Apesar de parecer um trabalho impecável de taxidermia, era tudo de mentira. Hiperrealista, mas fake. Feito com espuma, madeira e pele sintética pintada à mão por uma casa italiana reconhecida pelo surrealismo da sua produção. Mesmo assim, a ideia não desceu bem. Em um momento em que os movimentos de preservação da vida selvagem ganham cada vez mais força, a proposta soou mais como um deslize.

Para o coordenador do curso de moda da FAAP Fernando Hage, ainda que seja polêmica, essa produção demonstra a expertise do fazer manual da alta costura francesa, o que é justamente o intuito da Semana de Alta Costura. “É um trabalho extremamente minucioso, de muita qualidade, ao ponto de reproduzir fielmente um animal”, afirmou. Enquanto o mundo da moda se debruçava sobre a controvérsia da Schiaparelli, os desfiles seguiam a todo vapor. O primeiro dia foi encerrado por Giambattista Valli, italiano conhecido pelos vestidos exagerados, românticos e cheios de cor. A atriz brasileira Marina Ruy Barbosa desfilou como convidada de honra do estilista e fechou a passarela com um vestido de noiva inspirado nos anos dourados de Hollywood, com saia branca, bolero de mangas longas todo em flores bordadas e véu de tule.

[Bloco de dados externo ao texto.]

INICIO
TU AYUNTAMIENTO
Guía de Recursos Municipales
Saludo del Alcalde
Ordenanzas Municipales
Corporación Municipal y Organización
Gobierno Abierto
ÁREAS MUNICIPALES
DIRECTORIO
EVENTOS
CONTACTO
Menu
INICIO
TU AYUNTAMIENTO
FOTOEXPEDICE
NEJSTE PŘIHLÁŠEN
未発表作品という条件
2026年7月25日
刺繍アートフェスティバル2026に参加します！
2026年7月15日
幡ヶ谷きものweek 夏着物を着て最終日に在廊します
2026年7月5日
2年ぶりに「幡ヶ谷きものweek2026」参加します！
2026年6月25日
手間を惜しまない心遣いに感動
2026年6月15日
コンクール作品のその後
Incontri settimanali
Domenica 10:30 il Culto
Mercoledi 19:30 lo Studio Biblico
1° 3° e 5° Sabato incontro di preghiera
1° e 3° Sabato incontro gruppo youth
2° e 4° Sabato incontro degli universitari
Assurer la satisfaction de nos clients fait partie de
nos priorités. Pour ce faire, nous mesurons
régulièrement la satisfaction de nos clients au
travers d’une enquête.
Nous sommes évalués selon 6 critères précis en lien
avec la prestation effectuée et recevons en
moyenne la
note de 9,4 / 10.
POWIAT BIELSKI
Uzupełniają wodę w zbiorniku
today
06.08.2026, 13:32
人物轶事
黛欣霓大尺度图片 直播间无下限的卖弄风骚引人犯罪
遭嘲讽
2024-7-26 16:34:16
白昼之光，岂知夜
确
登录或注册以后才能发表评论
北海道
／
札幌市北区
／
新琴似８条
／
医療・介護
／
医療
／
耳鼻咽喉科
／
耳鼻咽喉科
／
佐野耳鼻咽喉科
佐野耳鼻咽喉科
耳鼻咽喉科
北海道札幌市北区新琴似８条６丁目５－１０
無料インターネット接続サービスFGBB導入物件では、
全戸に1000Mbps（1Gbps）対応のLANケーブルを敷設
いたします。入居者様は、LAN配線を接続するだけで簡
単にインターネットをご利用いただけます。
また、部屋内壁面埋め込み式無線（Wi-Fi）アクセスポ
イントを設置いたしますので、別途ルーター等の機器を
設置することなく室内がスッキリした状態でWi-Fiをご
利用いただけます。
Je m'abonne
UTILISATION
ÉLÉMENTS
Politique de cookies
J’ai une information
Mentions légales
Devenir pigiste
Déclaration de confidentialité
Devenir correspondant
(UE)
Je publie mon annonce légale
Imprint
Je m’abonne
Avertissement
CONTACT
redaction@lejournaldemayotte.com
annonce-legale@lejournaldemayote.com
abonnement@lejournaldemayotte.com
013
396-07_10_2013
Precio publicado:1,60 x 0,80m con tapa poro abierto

Além da participação de Marina, o Brasil marcou presença inspirando a coleção do francês Stéphane Rolland, que teve como ponto de partida o filme Orfeu Negro (1959), e trilha sonora de Maria Bethânia, Tom Jobim e João Gilberto. O desfile foi dividido em três atos. No primeiro, vestidos brancos cheios de curvas e volumes ousados homenageavam a obra do arquiteto Oscar Niemeyer; em seguida, caimentos fluídos, tons terrosos e pedras preciosas reverenciavam a Amazônia; por fim, no terceiro ato, o ouro brasileiro reluziu em um potente vestido de noiva inspirado no manto de Nossa Senhora Aparecida.
“As marcas internacionais têm se inspirado no Brasil porque, além de sermos culturalmente muito ricos, somos um grande mercado consumidor”, afirmou o professor da FAAP, lembrando que o mercado de alta costura têm se aproximado não só de artistas, mas de influenciadoras brasileiras em uma tentativa de expandir os seus públicos. “A intenção não é popularizar e sim gerar um desejo sobre a marca que traz resultados comerciais em outras frentes, como perfumes e acessórios”.

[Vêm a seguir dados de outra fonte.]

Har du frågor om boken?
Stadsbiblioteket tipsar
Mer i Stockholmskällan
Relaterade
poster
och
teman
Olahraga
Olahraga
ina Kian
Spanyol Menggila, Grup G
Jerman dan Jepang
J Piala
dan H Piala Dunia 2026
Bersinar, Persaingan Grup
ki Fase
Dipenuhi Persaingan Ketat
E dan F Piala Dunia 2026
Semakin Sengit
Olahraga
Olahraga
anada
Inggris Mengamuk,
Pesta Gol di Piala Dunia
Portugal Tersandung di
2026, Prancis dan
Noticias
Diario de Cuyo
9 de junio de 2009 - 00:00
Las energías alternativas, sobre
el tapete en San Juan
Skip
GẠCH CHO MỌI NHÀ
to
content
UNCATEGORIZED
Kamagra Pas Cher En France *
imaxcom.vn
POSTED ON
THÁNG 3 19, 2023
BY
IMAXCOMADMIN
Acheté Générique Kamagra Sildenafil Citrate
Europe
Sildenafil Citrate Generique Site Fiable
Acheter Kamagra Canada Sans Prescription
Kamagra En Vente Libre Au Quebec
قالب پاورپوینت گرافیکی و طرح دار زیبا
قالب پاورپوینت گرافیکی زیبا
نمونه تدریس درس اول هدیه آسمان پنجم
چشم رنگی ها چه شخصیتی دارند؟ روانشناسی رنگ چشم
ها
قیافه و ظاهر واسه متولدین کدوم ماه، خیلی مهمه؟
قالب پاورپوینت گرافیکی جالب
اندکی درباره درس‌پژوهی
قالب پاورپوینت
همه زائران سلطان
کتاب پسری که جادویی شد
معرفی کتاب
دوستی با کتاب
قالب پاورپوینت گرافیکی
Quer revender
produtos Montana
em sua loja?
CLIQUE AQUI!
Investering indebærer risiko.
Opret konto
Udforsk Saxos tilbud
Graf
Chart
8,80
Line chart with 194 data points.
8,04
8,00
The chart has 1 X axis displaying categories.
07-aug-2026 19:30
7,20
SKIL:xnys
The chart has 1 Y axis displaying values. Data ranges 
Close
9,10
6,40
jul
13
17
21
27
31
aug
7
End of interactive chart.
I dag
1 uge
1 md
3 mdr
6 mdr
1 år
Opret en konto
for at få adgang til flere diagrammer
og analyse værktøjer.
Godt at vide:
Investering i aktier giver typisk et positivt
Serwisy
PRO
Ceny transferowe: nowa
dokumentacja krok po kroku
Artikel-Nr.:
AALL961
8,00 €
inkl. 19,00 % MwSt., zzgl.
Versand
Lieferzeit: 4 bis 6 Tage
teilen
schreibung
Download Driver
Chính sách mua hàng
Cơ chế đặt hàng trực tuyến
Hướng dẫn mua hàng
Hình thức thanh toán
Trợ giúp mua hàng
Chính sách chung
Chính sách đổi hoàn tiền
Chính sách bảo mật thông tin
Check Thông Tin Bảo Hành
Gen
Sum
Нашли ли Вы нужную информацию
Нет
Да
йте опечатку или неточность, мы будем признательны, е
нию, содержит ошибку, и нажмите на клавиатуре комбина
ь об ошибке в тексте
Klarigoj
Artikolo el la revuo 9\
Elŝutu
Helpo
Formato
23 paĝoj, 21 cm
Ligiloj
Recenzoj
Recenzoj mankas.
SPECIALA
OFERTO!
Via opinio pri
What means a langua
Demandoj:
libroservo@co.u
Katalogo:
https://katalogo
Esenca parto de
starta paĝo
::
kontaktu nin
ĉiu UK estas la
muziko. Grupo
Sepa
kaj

COLABORAÇÕES Outra estratégia para alcançar novos públicos e se manter relevante no universo da moda é estabelecer colaborações, como tem feito a grife Jean Paul Gaultier. Desde a aposentadoria do seu fundador, em 2020, ela convida estilistas amigos para criarem suas próprias interpretações da maison. Nesta temporada, quem assina a coleção da marca é o colombiano Haider Ackermann, que conseguiu mesclar a tradicional sutileza das suas produções com o maximalismo característico de Gaultier. “Olhar para o trabalho dele e encontrar semelhanças com o meu é um exercício interessante”, disse o estilista à revista americana Harper’s Bazaar.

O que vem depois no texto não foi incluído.